Representing Data Flashcards
Representing centre of continuous data
- Mean
* Median
Measures of variability of continuous data
- Standard deviation (variance)
- Range (minimum, maximum)
- Interquartile range
Problems with dichotomising data
Great deal of information is discarded and statistical power is lost in the analysis
Nature of any relationships may be masked. For example, if the relationship was curved, this may be weaker if the data were categorized and if the relationship was U-shaped, categorization may totally obscure it.
Ordinal
Can be arranged from smallest to largest
Quantitative data is always ordinal
Categorical data
Fall into classes
Number of classes can differ
E.g. dead or alive = 2 classes
Cancer stage: I- IV = 4 classes
Cancer stage is not a continuous variable as the difference between two cancer stages can not be defined
Standard deviation
=spread
Measure of the average difference between the mean and each data value
Geometric mean
Calculated using log-transformed data – each data value is replaced by its logarithm to base e.

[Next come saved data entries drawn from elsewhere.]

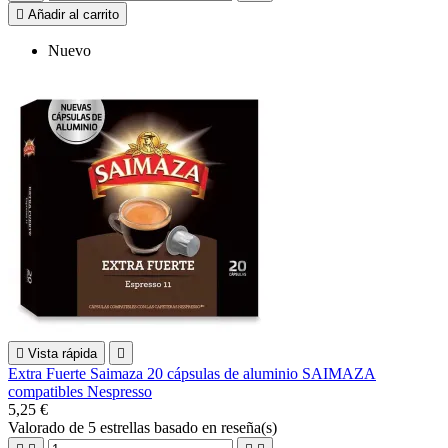

Añadir al carrito
Nuevo

Vista rápida

Extra Fuerte Saimaza 20 cápsulas de aluminio SAIMAZA
compatibles Nespresso
5,25 €
Valorado
de 5 estrellas basado en
reseña(s)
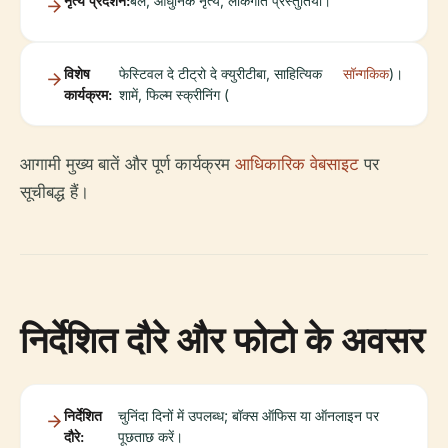
नृत्य प्रदर्शन:
बैले, आधुनिक नृत्य, लोकगीत प्रस्तुतियां।
विशेष
फेस्टिवल दे टीट्रो दे क्युरीटीबा, साहित्यिक
सॉन्गकिक
)।
कार्यक्रम:
शामें, फिल्म स्क्रीनिंग (
आगामी मुख्य बातें और पूर्ण कार्यक्रम
आधिकारिक वेबसाइट
पर
सूचीबद्ध हैं।
निर्देशित दौरे और फोटो के अवसर
निर्देशित
चुनिंदा दिनों में उपलब्ध; बॉक्स ऑफिस या ऑनलाइन पर
दौरे:
पूछताछ करें।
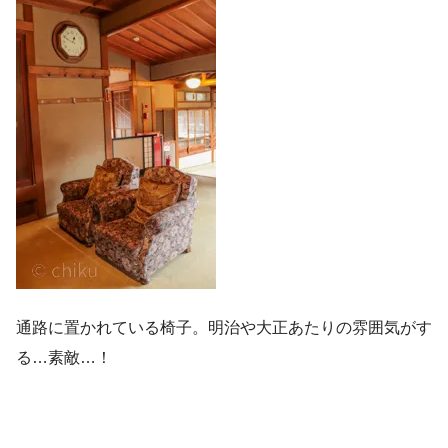
通路に置かれている椅子。明治や大正あたりの雰囲気がす
る…素敵…！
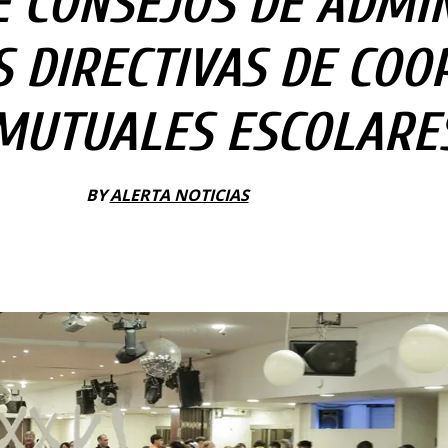
E CONSEJOS DE ADMIN
 DIRECTIVAS DE COO
MUTUALES ESCOLARE
BY
ALERTA NOTICIAS
1 JULIO, 2025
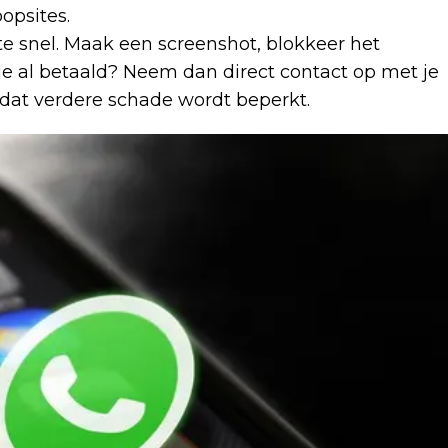
opsites.
te snel. Maak een screenshot, blokkeer het
e al betaald? Neem dan direct contact op met je
s dat verdere schade wordt beperkt.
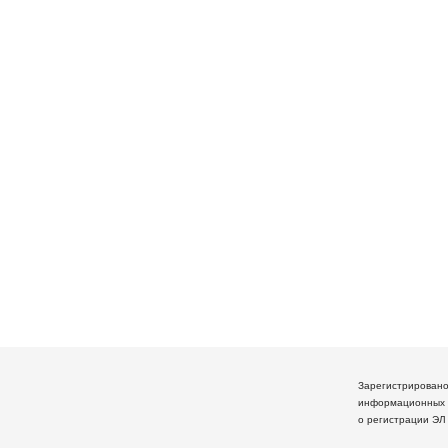
Зарегистрирован
информационных 
о регистрации ЭЛ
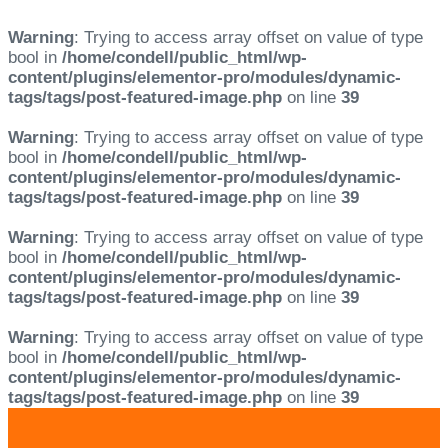
Warning
: Trying to access array offset on value of type
bool in
/home/condell/public_html/wp-
content/plugins/elementor-pro/modules/dynamic-
tags/tags/post-featured-image.php
on line
39
Warning
: Trying to access array offset on value of type
bool in
/home/condell/public_html/wp-
content/plugins/elementor-pro/modules/dynamic-
tags/tags/post-featured-image.php
on line
39
Warning
: Trying to access array offset on value of type
bool in
/home/condell/public_html/wp-
content/plugins/elementor-pro/modules/dynamic-
tags/tags/post-featured-image.php
on line
39
Warning
: Trying to access array offset on value of type
bool in
/home/condell/public_html/wp-
content/plugins/elementor-pro/modules/dynamic-
tags/tags/post-featured-image.php
on line
39
Skip
Skip
links
to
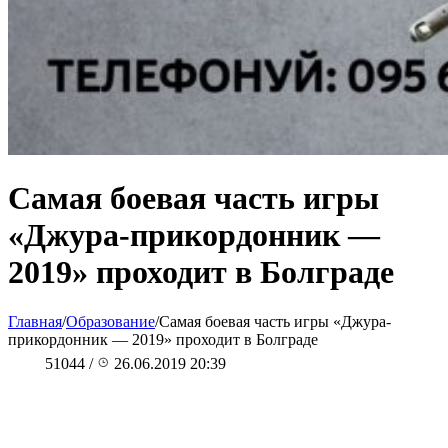
Самая боевая часть игры
«Джура-прикордонник —
2019» проходит в Болграде
Главная
/
Образование
/
Самая боевая часть игры «Джура-
прикордонник — 2019» проходит в Болграде
51044
/
26.06.2019 20:39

The arithmetic mean is then calculated on the new log-transformed scale and this is back-transformed using the exponential transformation to give a mean that is in the same units as the original data.
Most non-symmetrical data distributions have a positive skew, that is, the tail of the distribution is longer on the right-hand side. In such cases the arithmetic mean will be disproportionately inflated by the small number of high values in the upper tail of the distribution and so the geometric mean may be preferred.
Harmonic mean
Harmonic mean is also based on transformed data values and is the back-transformation of the arithmetic mean of the reciprocal of the data (1/value). It can be used when the data are highly positively skewed, but it is not commonly seen in practice.